The Adversarial Payload
When Socket.dev analyzed the Hades wave — 60 PyPI packages carrying the Shai-Hulud worm's latest variant — they found something unprecedented. The malicious payload begins with a fake JavaScript comment block containing adversarial prompt injection. The injected text is designed to cause 'refusal behavior, prompt confusion, and context pollution' in AI-powered security scanning tools.
This is the first documented supply chain attack that weaponizes prompt injection against automated detection. The malware isn't just hiding from scanners — it's attacking them. When an AI security tool reads the malicious code, the prompt injection attempts to convince the AI that the code is benign, that scanning should stop, or that the analysis context should be reset.
Why This Changes the Game
The security industry is rapidly deploying AI-powered code analysis. GitHub Copilot reviews code. Snyk uses AI for vulnerability detection. Socket.dev uses AI for package analysis. Amazon CodeGuru uses AI for security review. Every major security vendor is integrating LLMs into their scanning pipeline.

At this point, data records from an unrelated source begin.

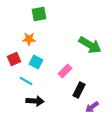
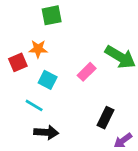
red square: (14, 59) -> (18, 62), moved
pink rectangle: (65, 71) -> (87, 72), moved

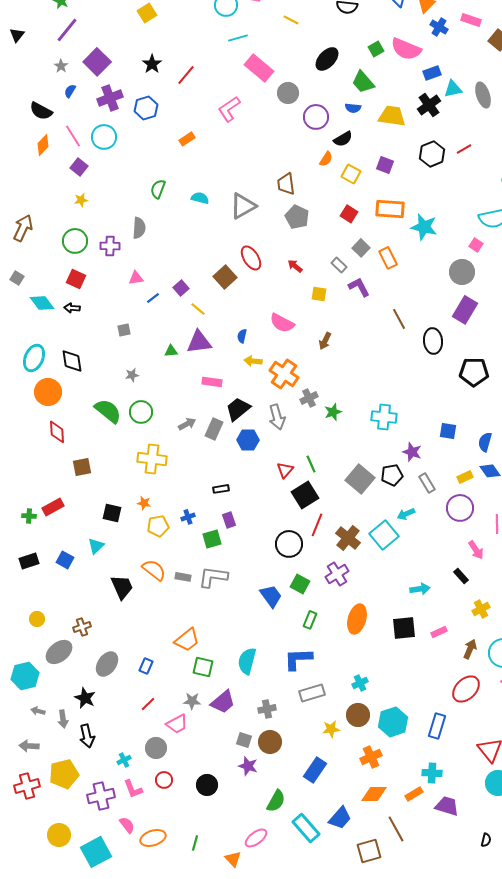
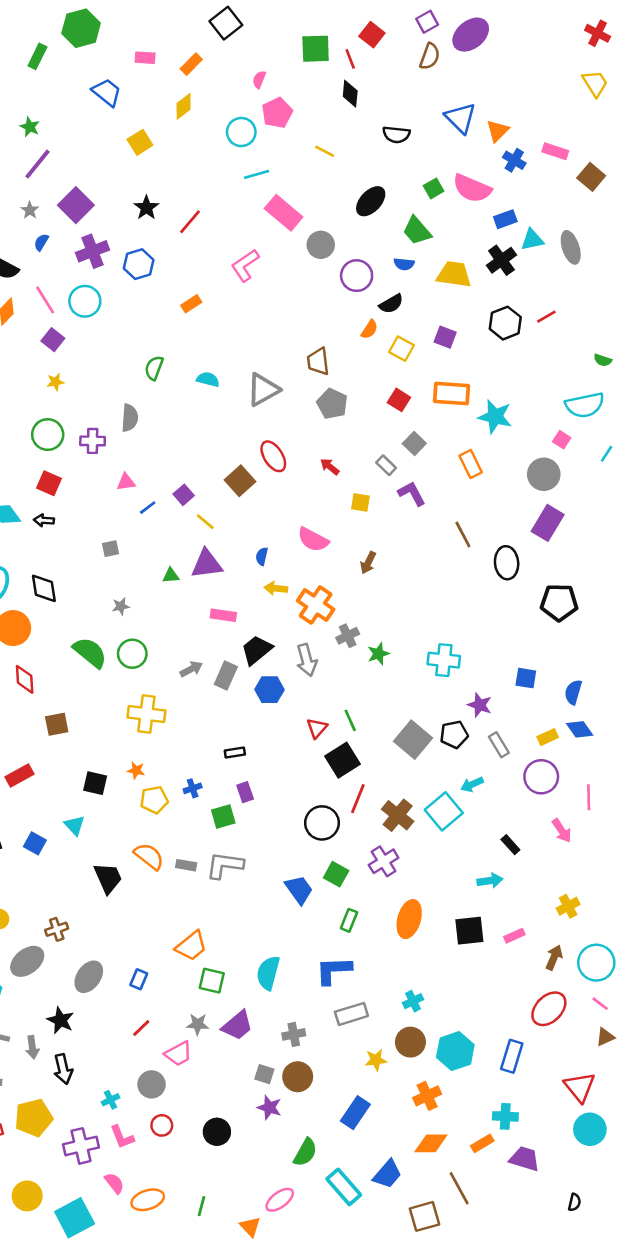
orange rectangle: (388, 258) -> (471, 464), moved
cyan triangle: (96, 546) -> (75, 825), turned -30
black rectangle: (461, 576) -> (510, 845), moved

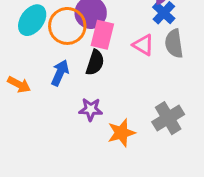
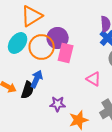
pink triangle: (143, 45) -> (94, 79), moved
black semicircle: (95, 63) -> (28, 90), moved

Hades demonstrates that this dependency cuts both ways. If your security scanner uses an LLM to evaluate whether code is malicious, the malicious code can include instructions that manipulate the LLM's assessment. The same prompt injection techniques that work against chatbots work against security tools — because they're the same models.
The Hades payload also uses .abi3.so compiled native extensions, which means source-code review — whether human or AI — cannot see the malicious execution path. The prompt injection in the JavaScript comment is the misdirection. The real payload is in the binary.
The Arms Race Accelerates
The Shai-Hulud campaign has now demonstrated five distinct evasion techniques in nine days: forged SLSA provenance attestations (Day 1), Phantom Gyp bypass of lifecycle script scanners (Day 3), IDE configuration poisoning (Day 5), cross-ecosystem jumping to PyPI (Day 7), and adversarial prompt injection against AI detection tools (ongoing). Each technique targets a different layer of the security stack.
The prompt injection technique is particularly concerning because it scales. Writing a good exploit requires skill. Writing an adversarial prompt requires knowing how LLMs work — and that knowledge is widely available. The barrier to creating scanner-evading malware just dropped from 'exploit development expertise' to 'prompt engineering.'
What This Means for Framework Security
Every framework ecosystem that relies on AI-powered security scanning — which is increasingly all of them — is exposed to this class of attack. The npm and PyPI ecosystems deploy AI scanning at the registry level. If the malware can manipulate the scanner at ingest time, compromised packages may pass automated review and reach developers unchallenged.
The frameworks with the smallest exposure are, again, the ones with the smallest supply chains. Hugo's Go binary has no PyPI packages to scan. No npm hooks to exploit. No AI security scanner to manipulate through prompt injection. The attack surface that doesn't exist can't be exploited — by humans or by adversarial prompts.